# Work instruction:
A picture-free, exact copy of all the records below is the goal.
*** Opening Input records ***
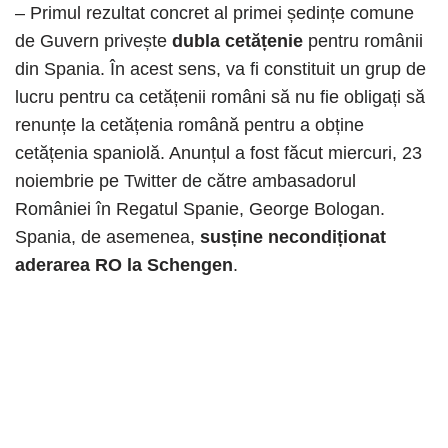
– Primul rezultat concret al primei ședințe comune
de Guvern privește
dubla cetățenie
pentru românii
din Spania. În acest sens, va fi constituit un grup de
lucru pentru ca cetățenii români să nu fie obligați să
renunțe la cetățenia română pentru a obține
cetățenia spaniolă. Anunțul a fost făcut miercuri, 23
noiembrie pe Twitter de către ambasadorul
României în Regatul Spanie, George Bologan.
Spania, de asemenea,
susține necondiționat
aderarea RO la Schengen
.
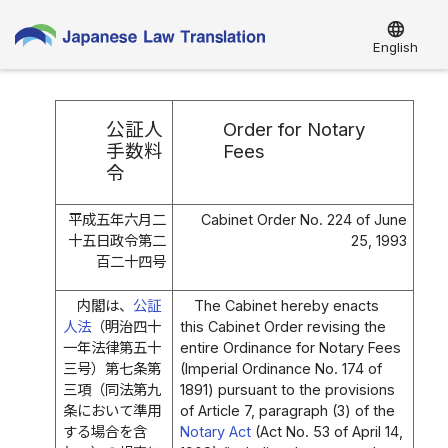
language
English
公証人
Order for Notary
手数料
Fees
令
平成五年六月二
Cabinet Order No. 224 of June
十五日政令第二
25, 1993
百二十四号
内閣は、
公証
The Cabinet hereby enacts
人法
（明治四十
this Cabinet Order revising the
一年法律第五十
entire Ordinance for Notary Fees
三号）第七条第
(Imperial Ordinance No. 174 of
三項（同法第九
1891) pursuant to the provisions
条において準用
of Article 7, paragraph (3) of the
する場合を含
Notary Act
(Act No. 53 of April 14,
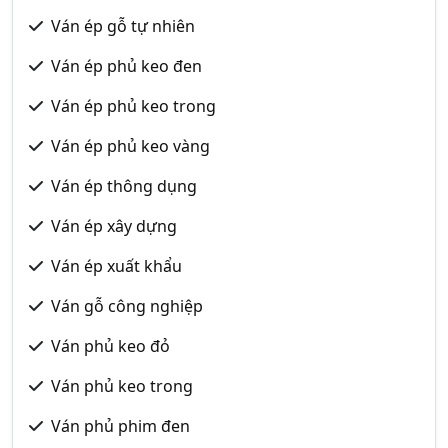
Ván ép gỗ tự nhiên
Ván ép phủ keo đen
Ván ép phủ keo trong
Ván ép phủ keo vàng
Ván ép thông dụng
Ván ép xây dựng
Ván ép xuất khẩu
Ván gỗ công nghiệp
Ván phủ keo đỏ
Ván phủ keo trong
Ván phủ phim đen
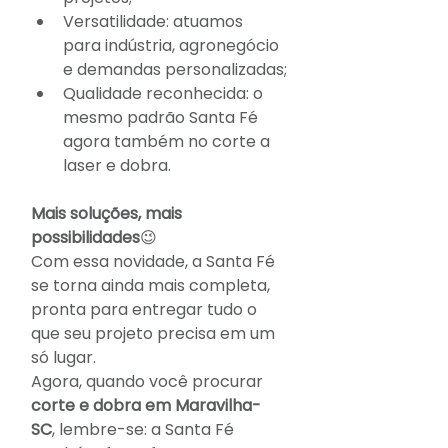
Versatilidade: atuamos 
para indústria, agronegócio 
e demandas personalizadas;
Qualidade reconhecida: o 
mesmo padrão Santa Fé 
agora também no corte a 
laser e dobra.
Mais soluções, mais 
possibilidades
😉
Com essa novidade, a Santa Fé 
se torna ainda mais completa, 
pronta para entregar tudo o 
que seu projeto precisa em um 
só lugar.
Agora, quando você procurar 
corte e dobra em Maravilha-
SC
, lembre-se: a Santa Fé 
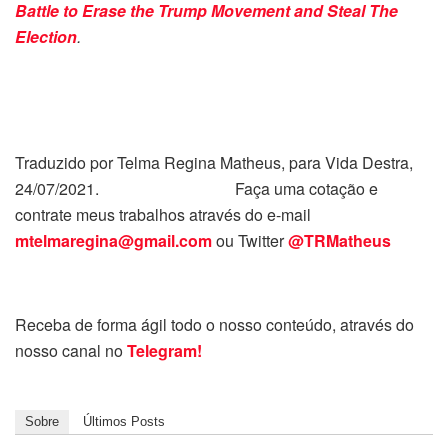
Battle to Erase the Trump Movement and Steal The
Election
.
Traduzido por Telma Regina Matheus, para Vida Destra,
24/07/2021. Faça uma cotação e
contrate meus trabalhos através do e-mail
mtelmaregina@gmail.com
ou Twitter
@TRMatheus
Receba de forma ágil todo o nosso conteúdo, através do
nosso canal no
Telegram!
Sobre
Últimos Posts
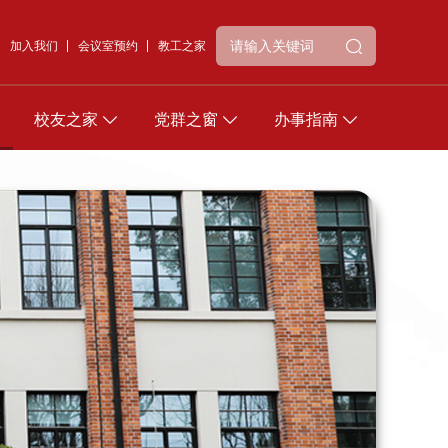
加入我们
会议室预约
教工之家
校友之家
党群之窗
办事指南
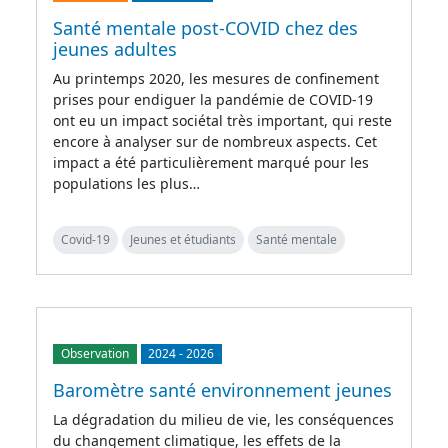
Santé mentale post-COVID chez des
jeunes adultes
Au printemps 2020, les mesures de confinement
prises pour endiguer la pandémie de COVID-19
ont eu un impact sociétal très important, qui reste
encore à analyser sur de nombreux aspects. Cet
impact a été particulièrement marqué pour les
populations les plus…
Covid-19
Jeunes et étudiants
Santé mentale
Observation
2024
-
2026
Baromètre santé environnement jeunes
La dégradation du milieu de vie, les conséquences
du changement climatique, les effets de la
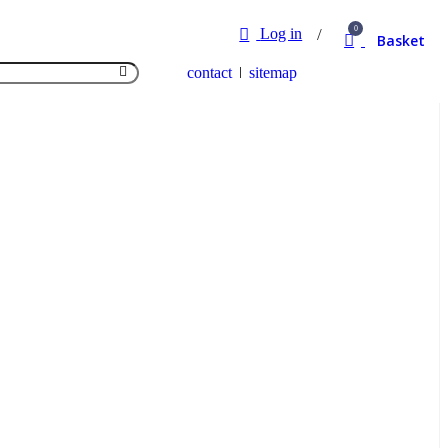
0
Log in
Basket
contact
sitemap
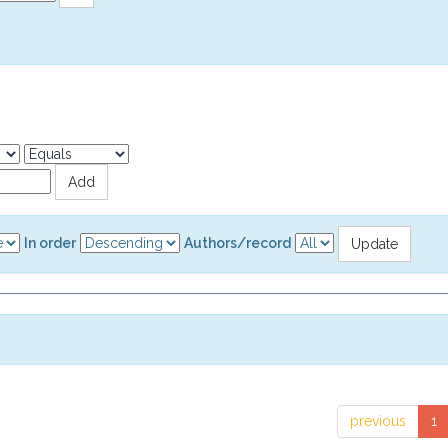
In order
Authors/record
previous
1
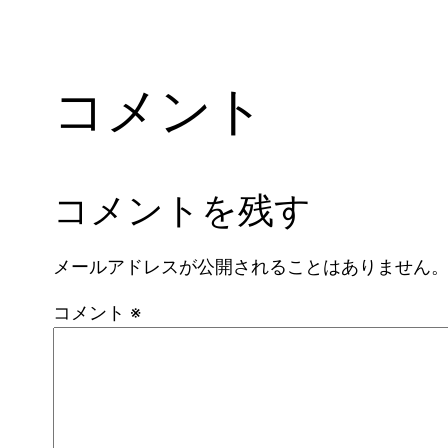
コメント
コメントを残す
メールアドレスが公開されることはありません
コメント
※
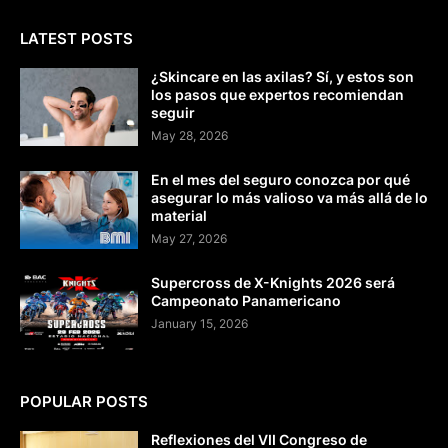
LATEST POSTS
¿Skincare en las axilas? Sí, y estos son
los pasos que expertos recomiendan
seguir
May 28, 2026
En el mes del seguro conozca por qué
asegurar lo más valioso va más allá de lo
material
May 27, 2026
Supercross de X-Knights 2026 será
Campeonato Panamericano
January 15, 2026
POPULAR POSTS
Reflexiones del VII Congreso de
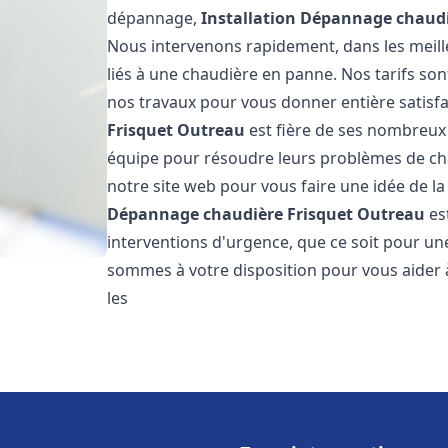
dépannage,
Installation Dépannage chaudi
Nous intervenons rapidement, dans les meill
liés à une chaudière en panne. Nos tarifs son
nos travaux pour vous donner entière satisf
Frisquet
Outreau
est fière de ses nombreux c
équipe pour résoudre leurs problèmes de cha
notre site web pour vous faire une idée de la
Dépannage chaudière Frisquet
Outreau
es
interventions d'urgence, que ce soit pour u
sommes à votre disposition pour vous aider
les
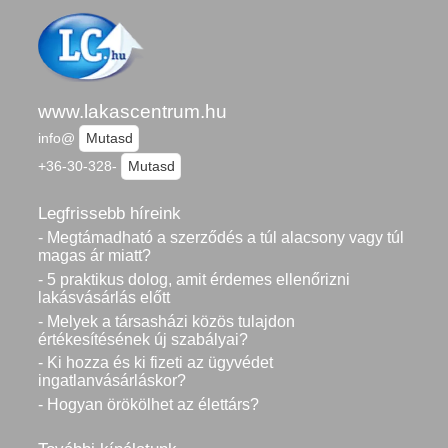
www.lakascentrum.hu
info@
Mutasd
+36-30-328-
Mutasd
Legfrissebb híreink
- Megtámadható a szerződés a túl alacsony vagy túl
magas ár miatt?
- 5 praktikus dolog, amit érdemes ellenőrizni
lakásvásárlás előtt
- Melyek a társasházi közös tulajdon
értékesítésének új szabályai?
- Ki hozza és ki fizeti az ügyvédet
ingatlanvásárláskor?
- Hogyan örökölhet az élettárs?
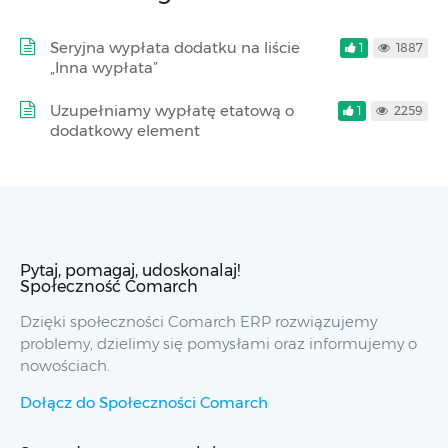
Seryjna wypłata dodatku na liście
1
1887
„Inna wypłata”
Uzupełniamy wypłatę etatową o
1
2259
dodatkowy element
Pytaj, pomagaj, udoskonalaj!
Społeczność Comarch
Dzięki społeczności Comarch ERP rozwiązujemy
problemy, dzielimy się pomysłami oraz informujemy o
nowościach.
Dołącz do Społeczności Comarch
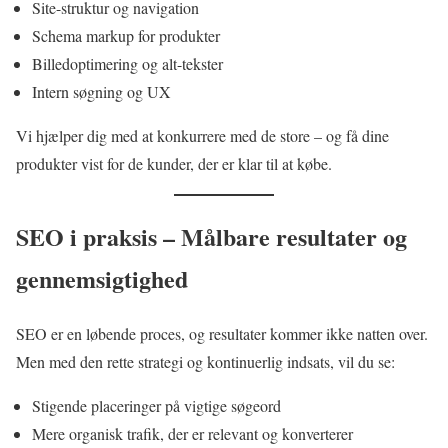
Site-struktur og navigation
Schema markup for produkter
Billedoptimering og alt-tekster
Intern søgning og UX
Vi hjælper dig med at konkurrere med de store – og få dine
produkter vist for de kunder, der er klar til at købe.
SEO i praksis – Målbare resultater og
gennemsigtighed
SEO er en løbende proces, og resultater kommer ikke natten over.
Men med den rette strategi og kontinuerlig indsats, vil du se:
Stigende placeringer på vigtige søgeord
Mere organisk trafik, der er relevant og konverterer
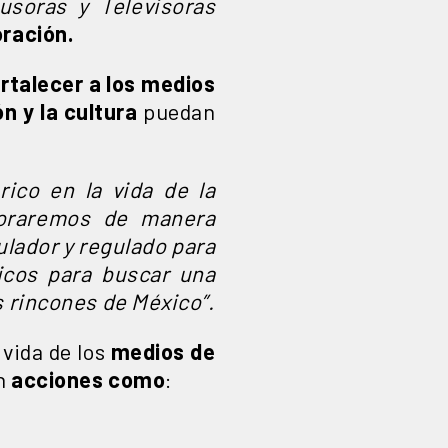
usoras y Televisoras
ración.
ortalecer a los medios
n y la cultura
puedan
ico en la vida de la
boraremos de manera
lador y regulado para
icos para buscar una
s rincones de México”.
 vida de los
medios de
an
acciones como
:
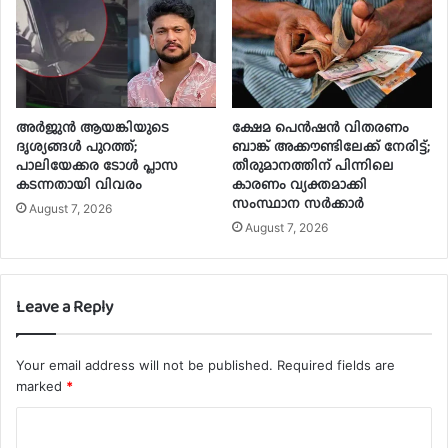
അർജുൻ ആയങ്കിയുടെ
ക്ഷേമ പെൻഷൻ വിതരണം
ദൃശ്യങ്ങൾ പുറത്ത്;
ബാങ്ക് അക്കൗണ്ടിലേക്ക് നേരിട്ട്;
പാലിയേക്കര ടോൾ പ്ലാസ
തീരുമാനത്തിന് പിന്നിലെ
കടന്നതായി വിവരം
കാരണം വ്യക്തമാക്കി
സംസ്ഥാന സർക്കാർ
August 7, 2026
August 7, 2026
Leave a Reply
Your email address will not be published.
Required fields are
marked
*
C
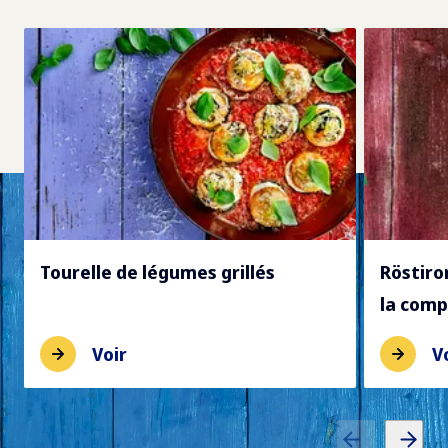
Tourelle de légumes grillés
Röstiro
la com
Voir
V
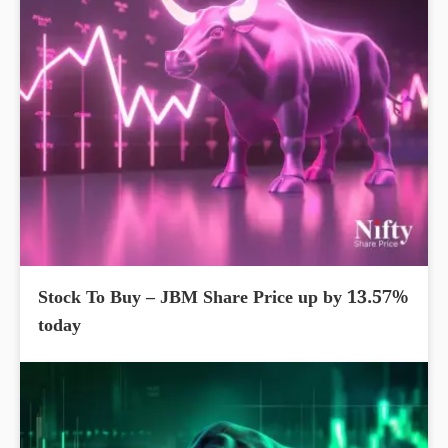
Stock To Buy – JBM Share Price up by 13.57%
today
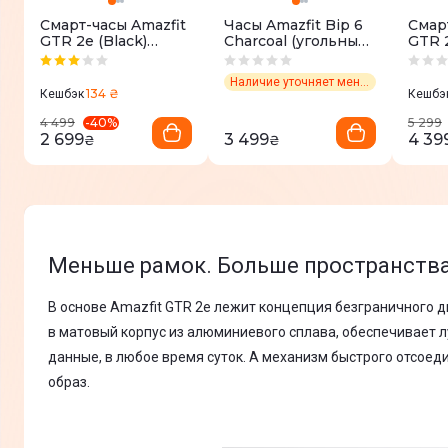
Смарт-часы Amazfit
Часы Amazfit Bip 6
Смар
GTR 2e (Black)
Charcoal (угольный)
GTR 
A2023
W2435AP3N
(Thun
A195
Наличие уточняет менеджер
134 ₴
Кешбэк
Кешбэ
-
40
%
4 499
5 299
2 699
3 499
4 39
₴
₴
Меньше рамок. Больше пространства
В основе Amazfit GTR 2e лежит концепция безграничного ди
в матовый корпус из алюминиевого сплава, обеспечивает л
данные, в любое время суток. А механизм быстрого отсоед
образ.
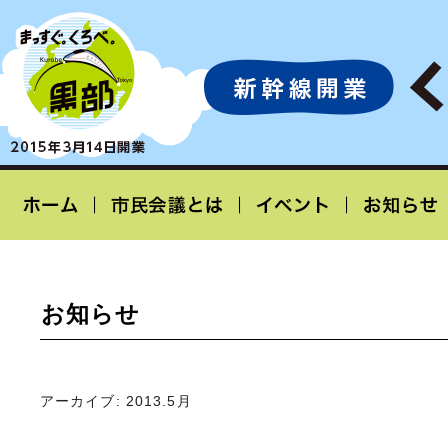
お知らせ
アーカイブ:
2013.5月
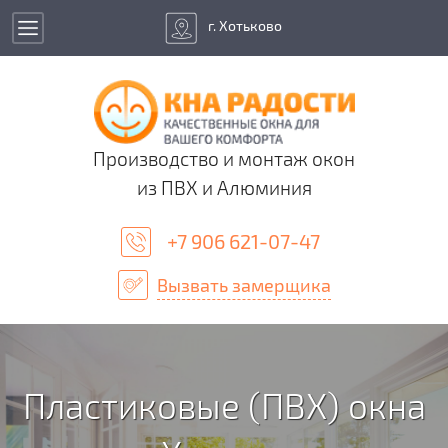
г. Хотьково
Производство и монтаж окон
из ПВХ и Алюминия
+7 906 621-07-47
Вызвать замерщика
Пластиковые (ПВХ) окна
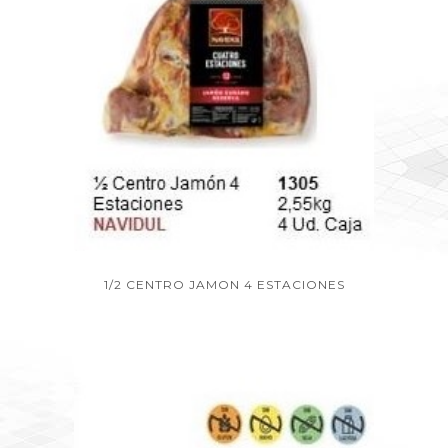
1/2 CENTRO JAMON 4 ESTACIONES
*** Closing Input records ***
# Answer to the exercise:
– Primul rezultat concret al primei ședințe comune
de Guvern privește
dubla cetățenie
pentru românii
din Spania. În acest sens, va fi constituit un grup de
lucru pentru ca cetățenii români să nu fie obligați să
renunțe la cetățenia română pentru a obține
cetățenia spaniolă. Anunțul a fost făcut miercuri, 23
noiembrie pe Twitter de către ambasadorul
României în Regatul Spanie, George Bologan.
Spania, de asemenea,
susține necondiționat
aderarea RO la Schengen
.
language
English
公証人
Order for Notary
手数料
Fees
令
平成五年六月二
Cabinet Order No. 224 of June
十五日政令第二
25, 1993
百二十四号
内閣は、
公証
The Cabinet hereby enacts
人法
（明治四十
this Cabinet Order revising the
一年法律第五十
entire Ordinance for Notary Fees
三号）第七条第
(Imperial Ordinance No. 174 of
三項（同法第九
1891) pursuant to the provisions
条において準用
of Article 7, paragraph (3) of the
する場合を含
Notary Act
(Act No. 53 of April 14,
Ván ép gỗ tự nhiên
Ván ép phủ keo đen
Ván ép phủ keo trong
Ván ép phủ keo vàng
Ván ép thông dụng
Ván ép xây dựng
Ván ép xuất khẩu
Ván gỗ công nghiệp
Ván phủ keo đỏ
Ván phủ keo trong
Ván phủ phim đen
Versatilidade: atuamos 
para indústria, agronegócio 
e demandas personalizadas;
Qualidade reconhecida: o 
mesmo padrão Santa Fé 
agora também no corte a 
laser e dobra.
Mais soluções, mais 
possibilidades
😉
Com essa novidade, a Santa Fé 
se torna ainda mais completa, 
pronta para entregar tudo o 
que seu projeto precisa em um 
só lugar.
Agora, quando você procurar 
corte e dobra em Maravilha-
SC
, lembre-se: a Santa Fé 
Battle to Erase the Trump Movement and Steal The
Election
.
Traduzido por Telma Regina Matheus, para Vida Destra,
24/07/2021. Faça uma cotação e
contrate meus trabalhos através do e-mail
mtelmaregina@gmail.com
ou Twitter
@TRMatheus
Receba de forma ágil todo o nosso conteúdo, através do
nosso canal no
Telegram!
Sobre
Últimos Posts
加入我们
会议室预约
教工之家
校友之家
党群之窗
办事指南
Santé mentale post-COVID chez des
jeunes adultes
Au printemps 2020, les mesures de confinement
prises pour endiguer la pandémie de COVID-19
ont eu un impact sociétal très important, qui reste
encore à analyser sur de nombreux aspects. Cet
impact a été particulièrement marqué pour les
populations les plus…
Covid-19
Jeunes et étudiants
Santé mentale
Observation
2024
-
2026
Baromètre santé environnement jeunes
La dégradation du milieu de vie, les conséquences
du changement climatique, les effets de la
0
Log in
Basket
contact
sitemap
In order
Authors/record
previous
1
コメント
コメントを残す
メールアドレスが公開されることはありません
コメント
※
LATEST POSTS
¿Skincare en las axilas? Sí, y estos son
los pasos que expertos recomiendan
seguir
May 28, 2026
En el mes del seguro conozca por qué
asegurar lo más valioso va más allá de lo
material
May 27, 2026
Supercross de X-Knights 2026 será
Campeonato Panamericano
January 15, 2026
POPULAR POSTS
Reflexiones del VII Congreso de
dépannage,
Installation Dépannage chaudi
Nous intervenons rapidement, dans les meill
liés à une chaudière en panne. Nos tarifs son
nos travaux pour vous donner entière satisf
Frisquet
Outreau
est fière de ses nombreux c
équipe pour résoudre leurs problèmes de cha
notre site web pour vous faire une idée de la
Dépannage chaudière Frisquet
Outreau
es
interventions d'urgence, que ce soit pour u
sommes à votre disposition pour vous aider
les
www.lakascentrum.hu
info@
Mutasd
+36-30-328-
Mutasd
Legfrissebb híreink
- Megtámadható a szerződés a túl alacsony vagy túl
magas ár miatt?
- 5 praktikus dolog, amit érdemes ellenőrizni
lakásvásárlás előtt
- Melyek a társasházi közös tulajdon
értékesítésének új szabályai?
- Ki hozza és ki fizeti az ügyvédet
ingatlanvásárláskor?
- Hogyan örökölhet az élettárs?
Seryjna wypłata dodatku na liście
1
1887
„Inna wypłata”
Uzupełniamy wypłatę etatową o
1
2259
dodatkowy element
Pytaj, pomagaj, udoskonalaj!
Społeczność Comarch
Dzięki społeczności Comarch ERP rozwiązujemy
problemy, dzielimy się pomysłami oraz informujemy o
nowościach.
Dołącz do Społeczności Comarch
Site-struktur og navigation
Schema markup for produkter
Billedoptimering og alt-tekster
Intern søgning og UX
Vi hjælper dig med at konkurrere med de store – og få dine
produkter vist for de kunder, der er klar til at købe.
SEO i praksis – Målbare resultater og
gennemsigtighed
SEO er en løbende proces, og resultater kommer ikke natten over.
Men med den rette strategi og kontinuerlig indsats, vil du se:
Stigende placeringer på vigtige søgeord
Mere organisk trafik, der er relevant og konverterer
usoras y Televisoras
ración.
ortalecer a los medios
n y la cultura
puedan
ico en la vida de la
boraremos de manera
lador y regulado para
icos para buscar una
s rincones de México”.
 vida de los
medios de
an
acciones como
:
അർജുൻ ആയങ്കിയുടെ
ക്ഷേമ പെൻഷൻ വിതരണം
ദൃശ്യങ്ങൾ പുറത്ത്;
ബാങ്ക് അക്കൗണ്ടിലേക്ക് നേരിട്ട്;
പാലിയേക്കര ടോൾ പ്ലാസ
തീരുമാനത്തിന് പിന്നിലെ
കടന്നതായി വിവരം
കാരണം വ്യക്തമാക്കി
സംസ്ഥാന സർക്കാർ
August 7, 2026
August 7, 2026
Leave a Reply
Your email address will not be published.
Required fields are
marked
*
C
Tourelle de légumes grillés
Röstiro
la com
Voir
V
Stock To Buy – JBM Share Price up by 13.57%
today
Смарт-часы Amazfit
Часы Amazfit Bip 6
Смар
GTR 2e (Black)
Charcoal (угольный)
GTR 
A2023
W2435AP3N
(Thun
A195
Наличие уточняет менеджер
134 ₴
Кешбэк
Кешбэ
-
40
%
4 499
5 299
2 699
3 499
4 39
₴
₴
Меньше рамок. Больше пространства
В основе Amazfit GTR 2e лежит концепция безграничного ди
в матовый корпус из алюминиевого сплава, обеспечивает л
данные, в любое время суток. А механизм быстрого отсоед
образ.
お知らせ
アーカイブ:
2013.5月
г. Хотьково
Производство и монтаж окон
из ПВХ и Алюминия
+7 906 621-07-47
Вызвать замерщика
Пластиковые (ПВХ) окна
1/2 CENTRO JAMON 4 ESTACIONES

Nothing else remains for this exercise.